Rice: It’s been a long climb for us. FoodTV is the Food Network on cable television. They feature famous cooks (Julia Child, Paul Prudhomme, etc.) and publish their recipes on their website, FoodTV.com. Their membership numbers are huge, and so is the money involved. MarthaStewart.com is supported by her magazine and TV show. Epicurious.com is supported by Bon Appetit and Gourmet, both of which are Conde Nast publications.

We have no magazine, no paid advertising, no cable TV channel, no catalogue — yet we managed to attract 2.2 million unique visitors in December 2000. And we’ve done this mainly by word-of-mouth recommendations, as people tell their friends about Allrecipes.com.

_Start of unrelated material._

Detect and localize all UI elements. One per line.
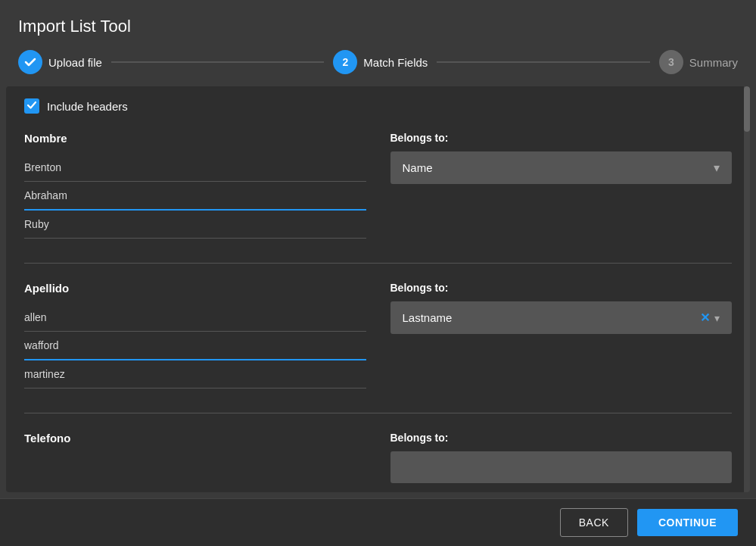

Seattle24x7: What is the user experience on Allrecipes.com?
Rice: Our users feel like they own our website. They’re the ones contributing recipes, rating and reviewing them. When a recipe consistently gets poor reviews, we take it off. Highly-rated recipes get pushed to the front and make our Top Ten list.

One of the our users’ favorite features is “scaling.” You can scale the recipe up to feed 40 to 50 people, and mathematical algorithms will make sure you get the same result. For example, if you simply double the yeast in a baking recipe, chances are you’ll end up with a huge mess.

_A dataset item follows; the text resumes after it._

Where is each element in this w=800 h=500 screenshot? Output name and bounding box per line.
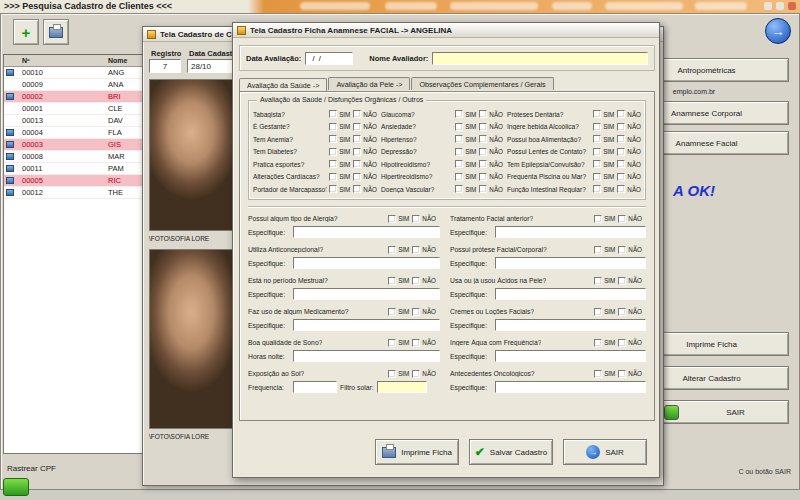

Seattle24x7: Do you have a test kitchen in your offices?
Rice: We have 13 culinary experts on staff, each with different backgrounds. We have our bakery chef, our seafood expert. Sometimes we’ll get a recipe that’s so unique that our experts really question how it will taste or how it will work. That is when we go into our test kitchen. Actually, all our desks are centered around the kitchen; it’s kind of fun. And the office always smells wonderful.

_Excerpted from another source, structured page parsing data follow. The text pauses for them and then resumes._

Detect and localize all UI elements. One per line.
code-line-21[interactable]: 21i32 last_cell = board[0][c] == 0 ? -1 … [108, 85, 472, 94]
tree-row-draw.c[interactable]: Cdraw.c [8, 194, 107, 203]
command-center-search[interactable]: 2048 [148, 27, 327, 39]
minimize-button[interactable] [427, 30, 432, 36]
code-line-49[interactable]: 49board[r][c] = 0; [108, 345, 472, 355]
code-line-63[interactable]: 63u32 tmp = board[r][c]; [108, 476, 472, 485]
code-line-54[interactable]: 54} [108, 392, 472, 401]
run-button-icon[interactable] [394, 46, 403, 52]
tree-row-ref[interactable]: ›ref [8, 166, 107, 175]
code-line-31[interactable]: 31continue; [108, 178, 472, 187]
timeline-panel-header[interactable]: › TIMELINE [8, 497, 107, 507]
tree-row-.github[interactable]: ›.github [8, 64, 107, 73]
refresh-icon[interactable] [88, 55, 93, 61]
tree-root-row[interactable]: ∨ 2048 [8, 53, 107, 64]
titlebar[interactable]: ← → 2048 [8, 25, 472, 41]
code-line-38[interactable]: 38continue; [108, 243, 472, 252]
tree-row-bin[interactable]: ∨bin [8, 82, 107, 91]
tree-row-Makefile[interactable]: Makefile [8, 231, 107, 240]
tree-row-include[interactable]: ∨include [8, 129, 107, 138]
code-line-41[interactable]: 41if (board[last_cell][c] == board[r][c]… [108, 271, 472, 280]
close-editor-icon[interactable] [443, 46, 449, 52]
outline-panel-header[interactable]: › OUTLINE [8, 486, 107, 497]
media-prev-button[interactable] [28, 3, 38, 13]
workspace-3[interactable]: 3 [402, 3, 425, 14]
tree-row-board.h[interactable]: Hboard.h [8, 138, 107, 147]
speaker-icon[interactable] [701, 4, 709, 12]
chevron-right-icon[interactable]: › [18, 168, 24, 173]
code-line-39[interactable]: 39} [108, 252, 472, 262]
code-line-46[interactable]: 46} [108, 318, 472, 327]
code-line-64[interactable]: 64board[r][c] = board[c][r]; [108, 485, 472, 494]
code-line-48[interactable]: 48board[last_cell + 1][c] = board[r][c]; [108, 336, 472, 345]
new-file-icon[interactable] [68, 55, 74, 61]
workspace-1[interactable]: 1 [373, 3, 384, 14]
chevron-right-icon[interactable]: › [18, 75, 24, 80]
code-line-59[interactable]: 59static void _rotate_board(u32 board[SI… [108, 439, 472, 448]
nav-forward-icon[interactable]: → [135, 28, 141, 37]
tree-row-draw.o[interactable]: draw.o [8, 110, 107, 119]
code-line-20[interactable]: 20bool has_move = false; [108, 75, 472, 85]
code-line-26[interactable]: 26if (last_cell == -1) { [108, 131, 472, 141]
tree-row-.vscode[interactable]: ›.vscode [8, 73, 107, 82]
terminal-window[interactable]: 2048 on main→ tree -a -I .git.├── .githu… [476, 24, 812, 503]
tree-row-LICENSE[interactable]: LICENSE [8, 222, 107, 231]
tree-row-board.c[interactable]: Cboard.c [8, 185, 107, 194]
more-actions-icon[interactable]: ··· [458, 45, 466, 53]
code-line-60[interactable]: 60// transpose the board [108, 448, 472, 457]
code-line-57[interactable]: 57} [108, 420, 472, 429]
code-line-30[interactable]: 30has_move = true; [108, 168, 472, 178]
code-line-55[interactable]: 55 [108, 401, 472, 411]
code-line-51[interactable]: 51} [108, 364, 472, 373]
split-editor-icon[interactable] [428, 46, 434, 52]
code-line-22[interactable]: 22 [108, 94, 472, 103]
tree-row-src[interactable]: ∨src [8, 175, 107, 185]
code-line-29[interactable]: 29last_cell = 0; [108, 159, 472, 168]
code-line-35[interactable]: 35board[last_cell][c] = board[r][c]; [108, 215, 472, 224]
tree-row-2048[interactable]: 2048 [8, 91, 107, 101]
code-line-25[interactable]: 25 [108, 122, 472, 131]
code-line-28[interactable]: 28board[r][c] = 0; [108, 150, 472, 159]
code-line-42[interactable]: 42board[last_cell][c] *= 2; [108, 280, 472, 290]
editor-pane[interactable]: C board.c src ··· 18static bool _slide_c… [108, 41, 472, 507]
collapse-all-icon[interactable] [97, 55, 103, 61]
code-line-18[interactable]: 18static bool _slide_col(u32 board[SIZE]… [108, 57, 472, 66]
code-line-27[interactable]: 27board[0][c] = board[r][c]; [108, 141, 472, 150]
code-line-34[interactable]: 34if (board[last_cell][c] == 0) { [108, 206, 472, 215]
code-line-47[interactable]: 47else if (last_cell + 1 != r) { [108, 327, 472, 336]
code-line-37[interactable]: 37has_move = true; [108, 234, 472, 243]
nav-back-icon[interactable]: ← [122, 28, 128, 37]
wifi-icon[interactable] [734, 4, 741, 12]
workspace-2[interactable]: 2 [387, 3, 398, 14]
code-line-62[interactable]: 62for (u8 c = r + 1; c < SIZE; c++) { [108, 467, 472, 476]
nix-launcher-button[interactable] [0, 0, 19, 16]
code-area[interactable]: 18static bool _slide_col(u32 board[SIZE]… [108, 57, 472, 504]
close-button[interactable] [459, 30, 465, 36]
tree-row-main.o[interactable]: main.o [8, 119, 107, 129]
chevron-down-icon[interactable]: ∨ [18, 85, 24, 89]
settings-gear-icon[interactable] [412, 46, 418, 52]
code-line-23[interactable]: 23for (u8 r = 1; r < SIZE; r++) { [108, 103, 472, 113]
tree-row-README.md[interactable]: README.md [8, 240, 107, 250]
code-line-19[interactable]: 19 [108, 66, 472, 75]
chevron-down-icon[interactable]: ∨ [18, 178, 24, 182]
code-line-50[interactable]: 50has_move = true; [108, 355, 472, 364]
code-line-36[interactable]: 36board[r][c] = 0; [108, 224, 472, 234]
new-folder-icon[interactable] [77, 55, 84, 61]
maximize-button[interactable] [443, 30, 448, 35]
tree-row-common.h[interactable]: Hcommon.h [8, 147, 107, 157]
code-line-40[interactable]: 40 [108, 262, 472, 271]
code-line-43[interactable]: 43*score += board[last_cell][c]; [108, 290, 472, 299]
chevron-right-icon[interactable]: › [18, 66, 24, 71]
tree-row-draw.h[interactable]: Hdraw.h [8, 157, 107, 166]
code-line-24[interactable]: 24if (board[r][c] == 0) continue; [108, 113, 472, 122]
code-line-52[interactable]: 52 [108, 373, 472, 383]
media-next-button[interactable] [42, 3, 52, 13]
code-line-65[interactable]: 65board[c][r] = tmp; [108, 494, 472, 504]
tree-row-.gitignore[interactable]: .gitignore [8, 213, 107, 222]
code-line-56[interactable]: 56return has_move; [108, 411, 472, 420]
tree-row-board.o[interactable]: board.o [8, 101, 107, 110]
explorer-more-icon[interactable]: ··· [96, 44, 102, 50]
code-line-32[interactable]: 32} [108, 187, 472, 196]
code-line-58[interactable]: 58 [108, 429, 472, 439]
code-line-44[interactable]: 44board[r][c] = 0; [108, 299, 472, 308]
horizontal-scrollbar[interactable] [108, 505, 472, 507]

Seattle24x7: What has been your rate of growth? When does your traffic peak?
Rice: Our heaviest overall traffic tends to occur from Halloween through New Year’s Day. But we also get seasonal traffic surges. For instance, our Barbecue section gets high traffic from May through August, our Soup section gets higher traffic in February and March. That’s one of the appealing aspects of having the site organized by 24 different subsections.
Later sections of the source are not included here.